The task:
Determine the number of lines in the data below that contain the string "contra", and respond with that number alone.

───── Data provided

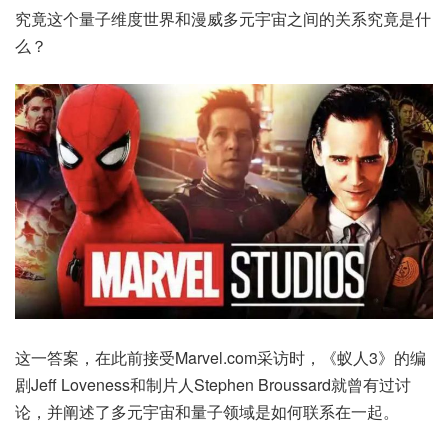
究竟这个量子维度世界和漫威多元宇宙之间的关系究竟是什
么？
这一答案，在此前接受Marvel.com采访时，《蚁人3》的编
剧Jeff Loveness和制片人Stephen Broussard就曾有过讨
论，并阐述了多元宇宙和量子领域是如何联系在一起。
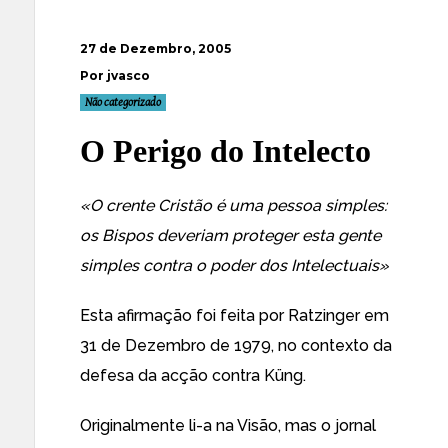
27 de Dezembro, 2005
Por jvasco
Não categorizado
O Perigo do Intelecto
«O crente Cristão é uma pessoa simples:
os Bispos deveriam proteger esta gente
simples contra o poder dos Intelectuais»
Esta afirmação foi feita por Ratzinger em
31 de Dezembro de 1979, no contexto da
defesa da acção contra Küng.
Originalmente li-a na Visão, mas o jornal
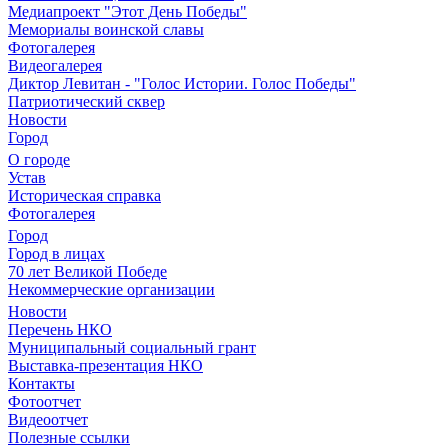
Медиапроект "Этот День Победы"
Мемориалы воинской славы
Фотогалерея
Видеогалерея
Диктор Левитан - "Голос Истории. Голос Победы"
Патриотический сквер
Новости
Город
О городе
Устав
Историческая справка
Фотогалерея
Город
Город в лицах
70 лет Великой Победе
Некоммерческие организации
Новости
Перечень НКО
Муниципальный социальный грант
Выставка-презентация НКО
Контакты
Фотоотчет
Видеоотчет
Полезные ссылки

──────────
───── Data provided

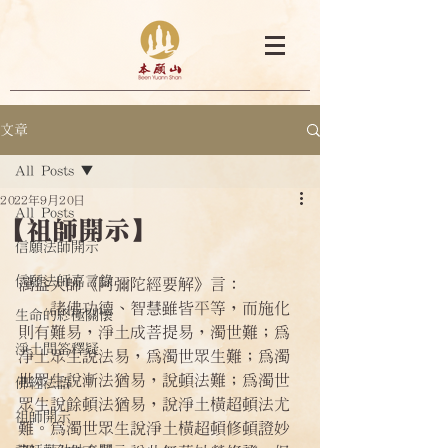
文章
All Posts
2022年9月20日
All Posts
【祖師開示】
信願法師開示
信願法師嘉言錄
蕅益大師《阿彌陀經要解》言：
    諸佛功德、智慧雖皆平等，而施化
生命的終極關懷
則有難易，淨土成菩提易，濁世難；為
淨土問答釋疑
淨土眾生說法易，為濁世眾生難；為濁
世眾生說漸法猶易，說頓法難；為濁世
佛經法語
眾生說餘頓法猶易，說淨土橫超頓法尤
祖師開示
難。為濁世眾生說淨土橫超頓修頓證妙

──────────

Answer below:
2